Supporters of the Democrats keep working on endless - and endlessly convoluted - explanations of why the Dems keep rolling over and conceding every single point and then some to the Republicans. Here is the newest in the series of such apologetic arguments (The link to the article itself will not work unless you have the NYTimes subscription):
Progressives have been urging the president to “man up” in the face of the Republicans. Some want him to be like John Wayne. On horseback. Slapping people left and right. One progressive commentator played an excerpt from a Harry Truman speech during which Truman screamed about the Republican Party to great applause. He recommended this style to Mr. Obama. If President Obama behaved that way, he’d be dismissed as an angry black militant with a deep hatred of white people. His grade would go from a B- to a D.
I might have considered this argument if only we hadn't seen the same pathetic bending to the will of the opponents on the part of Bill Clinton. Whose fault was it in his case?

The most annoying thing is that the Republican leaders don't seem to worry quite so much about their image. They just go and carry out whatever it is that they promised to their voters. We, the progressives, are not similarly blessed. Our representatives seem to be terrified of their own shadow and keep conceding one thing after another to the opposing party. As a result, the voters who support them get nothing but lectures on why during this particular presidency we shouldn't expect anything of what the party promised us during the election campaign.

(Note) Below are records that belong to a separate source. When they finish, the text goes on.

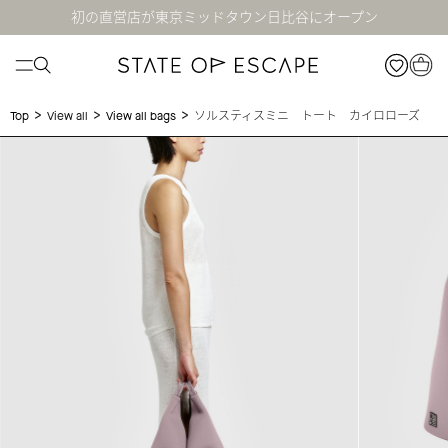
初の直営店が東京ミッドタウン日比谷にオープン
>
>
>
ソルスティスミニ トート カイロローズ
Top
View all
View all bags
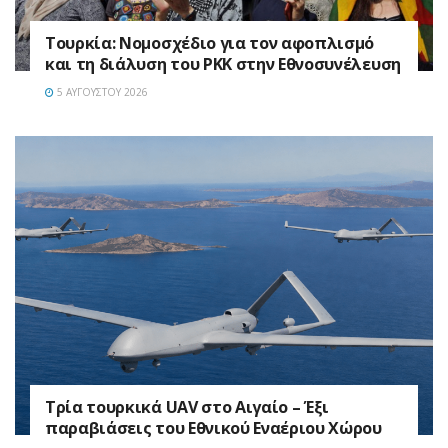
Τουρκία: Νομοσχέδιο για τον αφοπλισμό
και τη διάλυση του PKK στην Εθνοσυνέλευση
5 ΑΥΓΟΎΣΤΟΥ 2026
Τρία τουρκικά UAV στο Αιγαίο – Έξι
παραβιάσεις του Εθνικού Εναέριου Χώρου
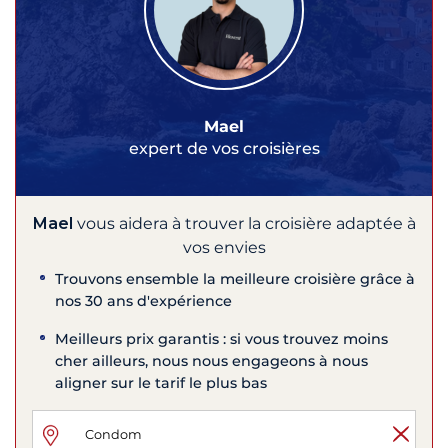
Mael
expert de vos croisières
Mael
vous aidera à trouver la croisière adaptée à
vos envies
Trouvons ensemble la meilleure croisière grâce à
nos 30 ans d'expérience
Meilleurs prix garantis : si vous trouvez moins
cher ailleurs, nous nous engageons à nous
aligner sur le tarif le plus bas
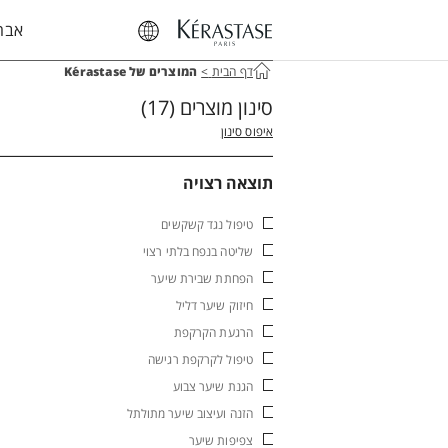
אבחו
דף הבית
>
המוצרים של Kérastase
סינון מוצרים
(17)
איפוס סינון
תוצאה רצויה
טיפול נגד קשקשים
שליטה בנפח בלתי רצוי
הפחתת שבירת שיער
חיזוק שיער דליל
הרגעת הקרקפת
טיפול לקרקפת רגישה
הגנת שיער צבוע
הזנה ועיצוב שיער מתולתל
צפיפות שיער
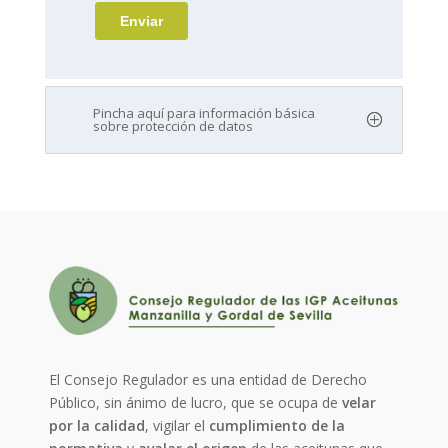
Pincha aquí para información básica
sobre protección de datos
El Consejo Regulador es una entidad de Derecho
Público, sin ánimo de lucro, que se ocupa de
velar
por la calidad
, vigilar el
cumplimiento de la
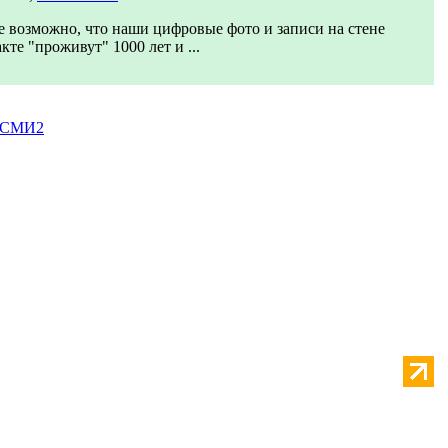
 возможно, что наши цифровые фото и записи на стене
кте "проживут" 1000 лет и ...
 СМИ2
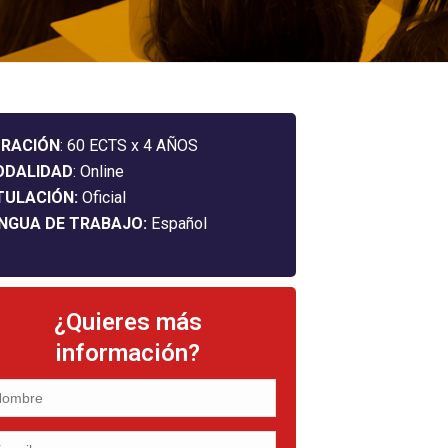
RACIÓN
: 60 ECTS x 4 AÑOS
ODALIDAD
: Online
TULACIÓN:
Oficial
NGUA DE TRABAJO:
Español
¿Quieres más
información?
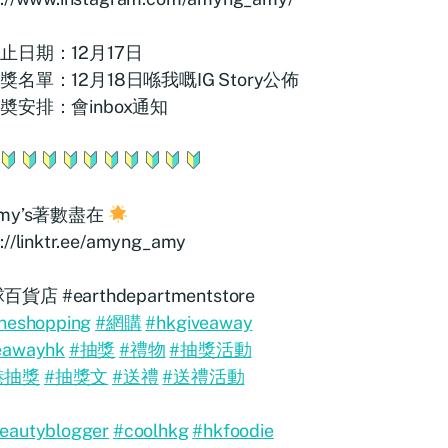
止日期：12月17日
獎名單：12月18日喺我嘅IG Story公佈
奬安排：會inbox通知
my’s著數盡在
s://linktr.ee/amyng_amy
百貨店 #earthdepartmentstore
ineshopping
#網購
#hkgiveaway
eawayhk
#抽獎
#禮物
#抽獎活動
港抽獎
#抽獎文
#送禮
#送禮活動
eautyblogger
#coolhkg
#hkfoodie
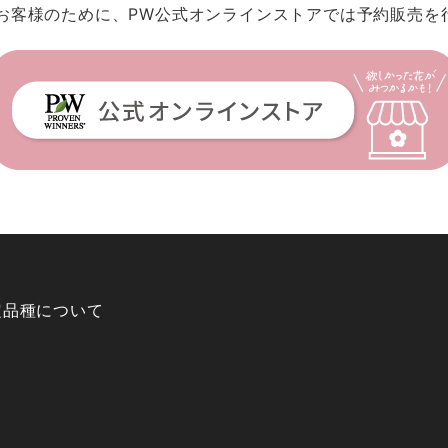
お客様のために、PW公式オンラインストアでは予約販売を
定品種について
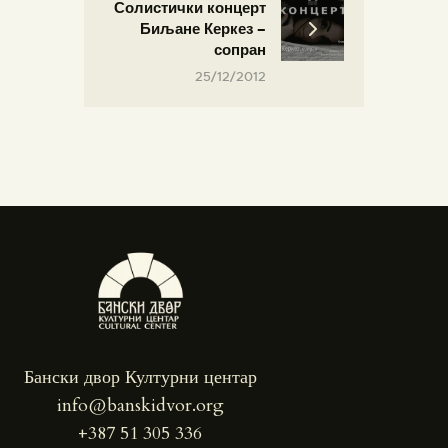
Солистички концерт
Биљане Керкез –
сопран
25/12/2012
Бански двор Културни центар
info@banskidvor.org
+387 51 305 336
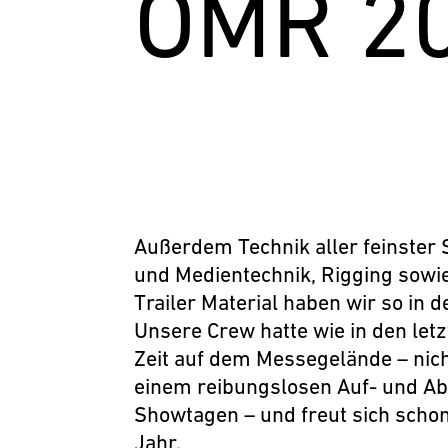
OMR 2
Außerdem Technik aller feinster S
und Medientechnik, Rigging sowi
Trailer Material haben wir so in d
Unsere Crew hatte wie in den letz
Zeit auf dem Messegelände – nic
einem reibungslosen Auf- und Ab
Showtagen – und freut sich schon
Jahr.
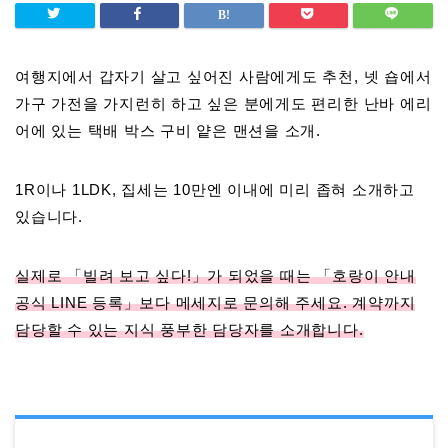
여행지에서 갑자기 살고 싶어진 사람에게도 추천, 넷 숍에서
가구 가전을 가지런히 하고 싶은 분에게도 편리한 난바 에리
어에 있는 택배 박스 구비 얕은 맨션을 소개.
1R이나 1LDK, 집세는 10만엔 이내에 미리 좁혀 소개하고
있습니다.
실제로 「빌려 보고 싶다!」가 되었을 때는 「호랑이 안내
공식 LINE 등록」보다 메세지로 문의해 주세요. 계약까지
담당할 수 있는 지식 풍부한 담당자를 소개합니다.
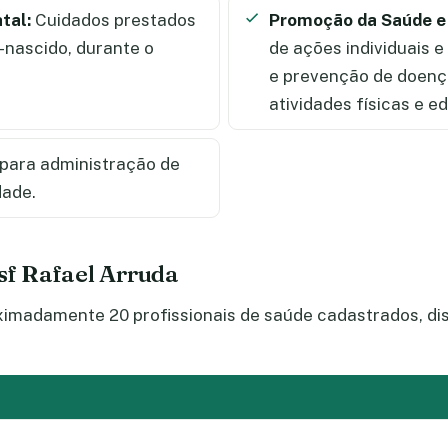
tal:
Cuidados prestados
Promoção da Saúde e
-nascido, durante o
de ações individuais 
e prevenção de doença
atividades físicas e 
para administração de
dade.
Csf Rafael Arruda
imadamente 20 profissionais de saúde cadastrados, dis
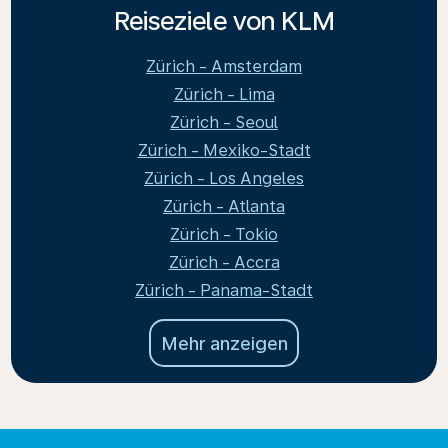
Reiseziele von KLM
Zürich - Amsterdam
Zürich - Lima
Zürich - Seoul
Zürich - Mexiko-Stadt
Zürich - Los Angeles
Zürich - Atlanta
Zürich - Tokio
Zürich - Accra
Zürich - Panama-Stadt
Mehr anzeigen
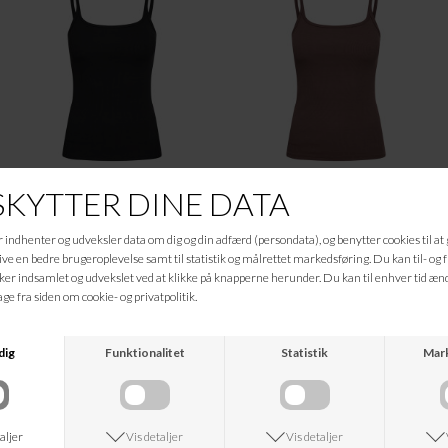
LEVETE ROOM
LEVETE ROOM
BLACK LR-NUMBIA 14
SHOP LR-NUMBIA 14
DKK 299,95
DKK 299,95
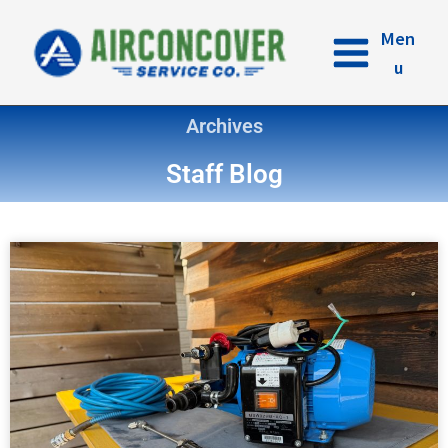
内
容
Men
を
u
ス
キ
Archives
ッ
プ
Staff Blog
ペ
ペ
ペ
ペ
ー
ー
ー
ー
ジ
ジ
ジ
ジ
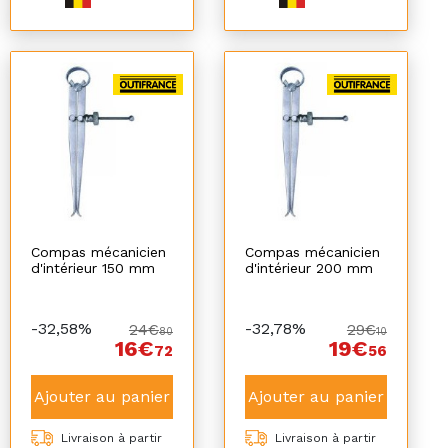
Compas mécanicien
Compas mécanicien
d'intérieur 150 mm
d'intérieur 200 mm
-32,58%
-32,78%
24€
29€
80
10
16€
19€
72
56
Ajouter au panier
Ajouter au panier
Livraison à partir
Livraison à partir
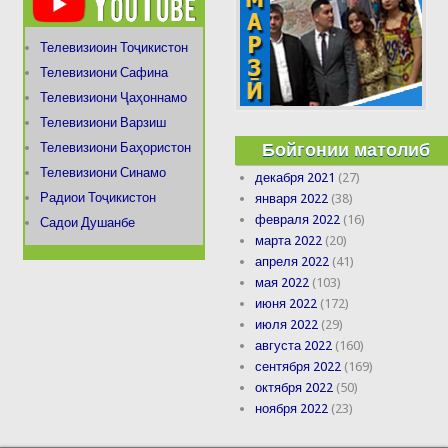
Телевизиоин Тоҷикистон
Телевизиони Сафина
Телевизиони Ҷаҳоннамо
Телевизиони Варзиш
Бойгонии матолиб
Телевизиони Баҳористон
Телевизиони Синамо
декабря 2021
(27)
Радиои Тоҷикистон
января 2022
(38)
февраля 2022
(16)
Садои Душанбе
марта 2022
(20)
апреля 2022
(41)
мая 2022
(103)
июня 2022
(172)
июля 2022
(29)
августа 2022
(160)
сентября 2022
(169)
октября 2022
(50)
ноября 2022
(23)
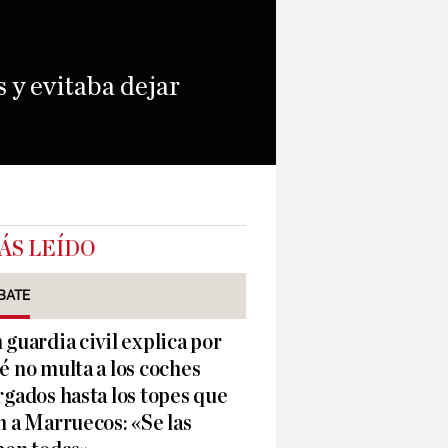
 y evitaba dejar
ÁS LEÍDO
BATE
 guardia civil explica por
é no multa a los coches
rgados hasta los topes que
n a Marruecos: «Se las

If President Obama truly is so worried that "he’d be dismissed as an angry black militant with a deep hatred of white people", I wonder why George W. Bush never worried for a second that he'd be dismissed as an ignorant religious fanatic with a deep hatred of anybody who doesn't subscribe to his Medieval religious views? For all his faults, Bush Jr. delivered everything he promised and more to his voters. I wonder if we will ever get a progressive leader who will finally go out and fight for what he is supposed to represent instead of sitting there, worrying about his image like an adolescent before his first prom.

2 comments:

Denny said...

How serendipitous. I was having the exact same conversation this morning with a coworker. Perhaps it has something to do with how liberals and conservatives perceive the world?http://www.sciencedaily.com/releases/2010/12/101209074403.htm?utm_source=feedburner&utm_medium=feed&utm_campaign=Feed:+sciencedaily+(ScienceDaily:+Latest+Science+News)&utm_content=Google+Feedfetcher

Tom Carter said...

President Obama and the Democratic leadership in Congress tried to govern from the left for the past two years, and they got soundly slapped down in the last election. The truth is, barely 20 percent of the country self-identifies as liberal, and despite anyone's fondest wishes, that small minority can't rule. If Obama is shifting toward the center, as some think, it's because he may have finally come to understand that that is where he has to be if he expects to get anything done in a center-right country.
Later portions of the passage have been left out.